John Moore, Managing Partner at boutique consultancy Moore & Moore Investments, explains the attraction of VC amongst certain family offices. “We are increasingly seeing a diversification of appetite to risk from family offices who balance prudence with higher risk placements alongside VC-backed or even pre-VC opportunities. Such investments are typically in the technology space and focus on scalable SAAS solutions and high return opportunities that offer the prospect of the classic unicorn return of 2-50x in some cases. There is often a social as well as economic impact in these investments.”
Reducing risk through an activist approach
Despite this growing enthusiasm, the perceived risk involved in venture is still a barrier for some in the family office space. After all, the nature of entrepreneurship is that a huge percentage of startups will end up failing – as many as 90% according to some estimates. But this doesn’t have to be a dealbreaker. Pick the right venture partner, who takes an active rather than a passive approach to investing, and this risk can be reduced dramatically.

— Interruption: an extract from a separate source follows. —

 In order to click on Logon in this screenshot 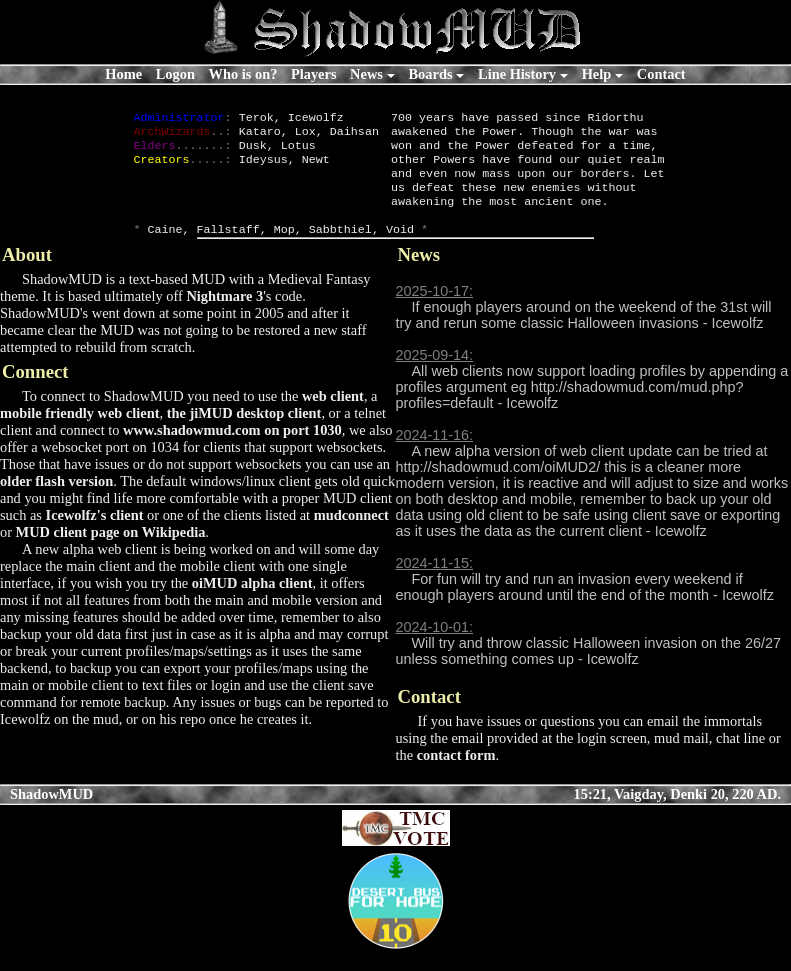 , I will do `click(175, 74)`.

Where ‘VC 1.0’ simply involved spotting and then monitoring portfolio businesses with the hope of picking a few winners, ‘VC 2.0’ – or activist venture – is about being a facilitator and adding real value to start-ups, providing them with the support they need to grow. Capital is a commodity these days, but the ability to provide non-financial support, such as contacts, skills and expertise, has the power to make as much as an impact as the cash – if not more so – giving entrepreneurs access to resources they wouldn’t otherwise have at such an early stage, greatly increasing their chance of success – and the success of the fund as a whole.

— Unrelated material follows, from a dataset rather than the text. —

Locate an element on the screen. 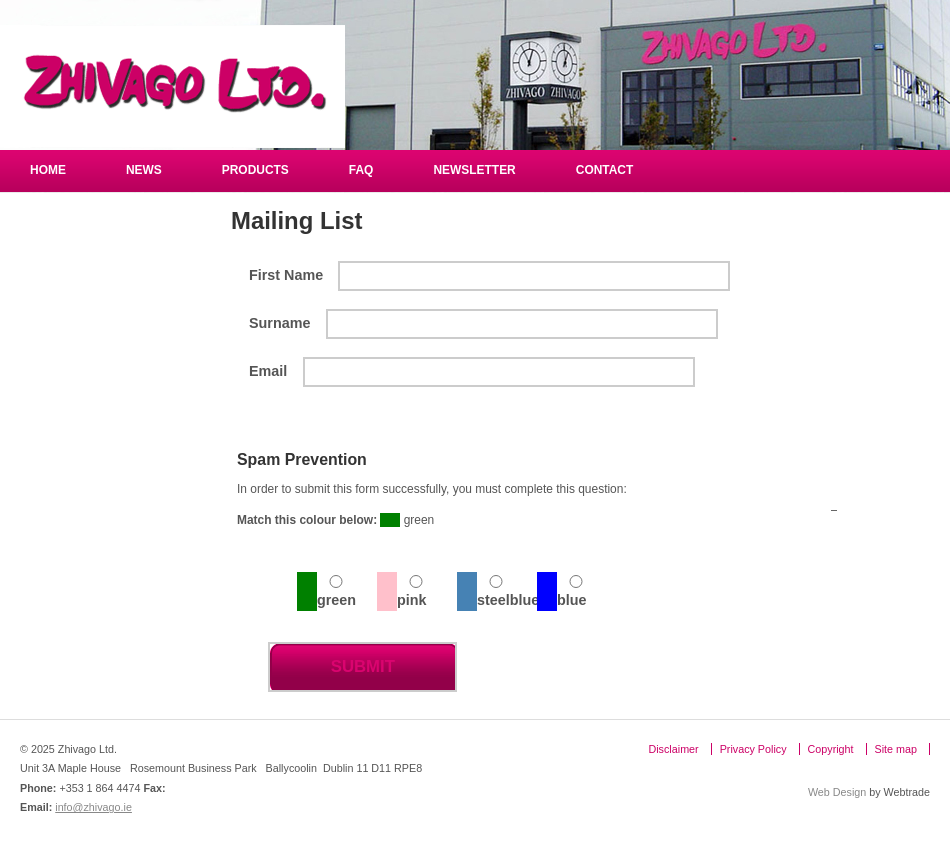 This screenshot has width=950, height=850. Newsletter is located at coordinates (474, 170).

Uncertain times naturally spark nervousness amongst investors of all ilks, as the old tried and tested ways of doing things cease to be reliable. But rather than stashing your cash under the mattress, it’s at times like this that venture capital comes into its own. While it might be considered an ‘alternative investment’, if we drill down to the basics of what an investment is – it’s a conscious decision to deploy capital in the expectation of a reasonable return. And, more than ever, VC is able to compete in the risk-return balance, by taking a thoughtful and analytical approach to committing capital, to the businesses that are changing the world.